Il 7 giugno 1621 supplica il Re di Spagna ad assumere informazioni circa i suoi servigi direttamente dal Governatore di Milano. Ricevuta la lettera da Sua Maestà la trasmette al Magistrato. Il 6 agosto 1622 si porta nella Provincia Tortonese per provvedere all'approvvigionamento in granaglie alla città. Svolge il compito con ampi poteri e con l'autorità di comandare a "tutti gli altri Ministri sopra simil affare e che finalmente sij riconosciuto come la sua propria persona."

Il 19 gennaio 1622 il Governatore spagnolo Duca di Feria attraverso lui ringrazia suo fratello mons. Filippo Maria il Vecchio, che era ormai stato nominato Auditore di Rota a Roma, per l'approvazione di alcune richieste ottenuta da Sua Santità, raccomandandogli di spedirgli quanto prima il Breve. Il 6 agosto gli viene rinnovato l'incarico con la facoltà di controllare il contrabbando delle granaglie nella provincia di Tortona.
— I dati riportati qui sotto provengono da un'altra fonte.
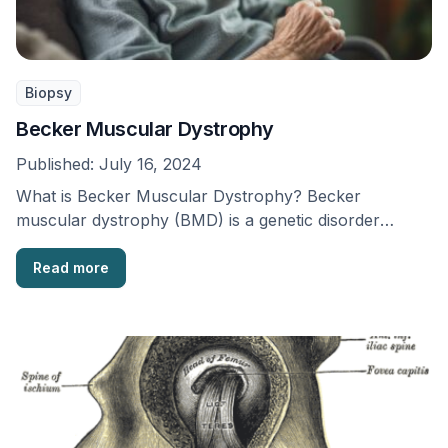
Biopsy
Becker Muscular Dystrophy
Published:
July 16, 2024
What is Becker Muscular Dystrophy? Becker
muscular dystrophy (BMD) is a genetic disorder
passed down through …
Read more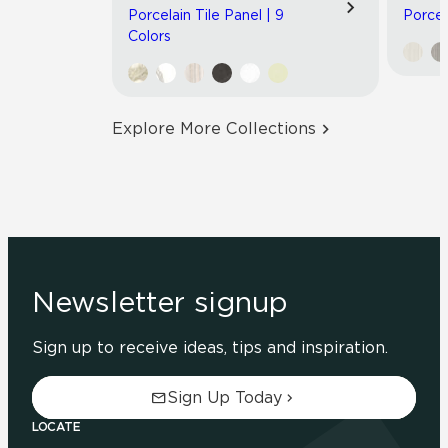
Porcelain Tile Panel | 9
Porcel
Colors
Explore More Collections
Newsletter signup
Sign up to receive ideas, tips and inspiration.
Sign Up Today
LOCATE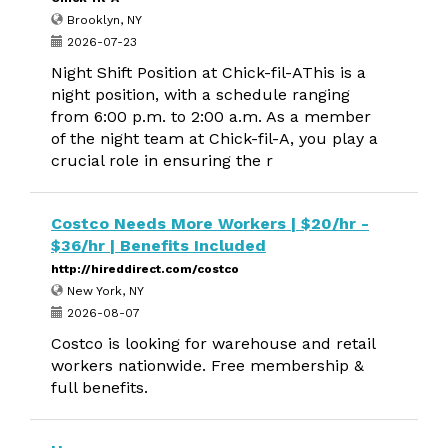
Brooklyn, NY
2026-07-23
Night Shift Position at Chick-fil-AThis is a
night position, with a schedule ranging
from 6:00 p.m. to 2:00 a.m. As a member
of the night team at Chick-fil-A, you play a
crucial role in ensuring the r
Costco Needs More Workers | $20/hr -
$36/hr | Benefits Included
http://hireddirect.com/costco
New York, NY
2026-08-07
Costco is looking for warehouse and retail
workers nationwide. Free membership &
full benefits.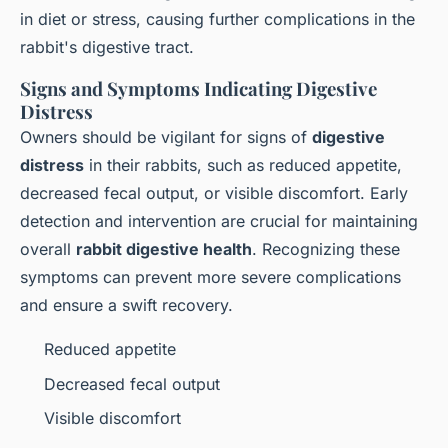
in diet or stress, causing further complications in the
rabbit's digestive tract.
Signs and Symptoms Indicating Digestive
Distress
Owners should be vigilant for signs of
digestive
distress
in their rabbits, such as reduced appetite,
decreased fecal output, or visible discomfort. Early
detection and intervention are crucial for maintaining
overall
rabbit digestive health
. Recognizing these
symptoms can prevent more severe complications
and ensure a swift recovery.
Reduced appetite
Decreased fecal output
Visible discomfort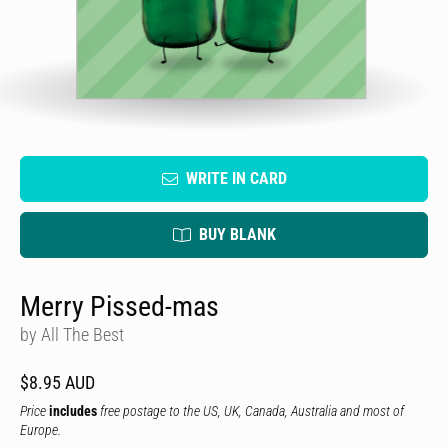
WRITE IN CARD
BUY BLANK
Merry Pissed-mas
by All The Best
$8.95 AUD
Price
includes
free postage to the US, UK, Canada, Australia and most of
Europe.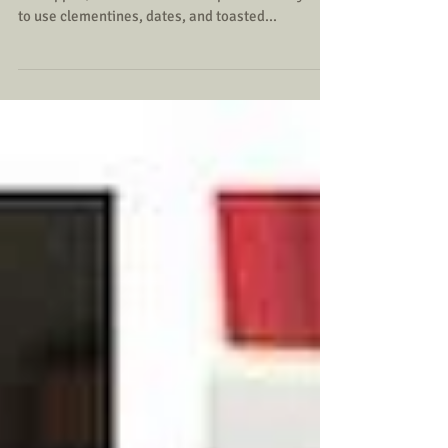
My oldest daughter challenged her little sisters to
a Chopped/Master Chef Jr competition. They had
to use clementines, dates, and toasted...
Il 23 febbraio 1623 è un giorno di "quanta lode della famiglia Pirovana": Papa Gregorio XV scrive direttamente al Re di Spagna e ai conti d'Olivares e di Monterij per sollecitare la carica di Questore per la città di Milano a favore del marchese Giovanni. Importante è l'appoggio romano fornito al fratello da mons. Filippo, grazie alla sua importante carica di Auditore di Sacra Rota. Le Lettere Patenti del Re di Spagna sono consegnate il 26 agosto dello stesso anno in cui si affida la carica di Questore di Milano al marchese Giovanni Battista Pirovano. Il 18 settembre con le credenziali fornitegli dal Governatore dispone le tappe della soldatesca in partenza per le Fiandre. Grazie ai suoi meriti e grazie all'influenza del fratello monsignore ottiene il 23 aprile 1625 una raccomandazione dal conte De Castrillo ambasciatore spagnolo a Roma per il Governatore di Milano. Il primo agosto il Re scrive al Duca di Pastrana nuovo ambasciatore spagnolo a Roma e gli comunica di manifestare al marchese Giovanni Battista la sua decisione di concedergli, per i suoi buoni meriti e per la lealtà alla corona, l'onorificenza della Croce di sant Jago. Un dispaccio del 26 gennaio 1625 del Segretario di Guerra a nome del Governatore gli richiede l'esatto numero e la qualità delle armi che si trovano a disposizione dell'esercito negli arsenali milanesi.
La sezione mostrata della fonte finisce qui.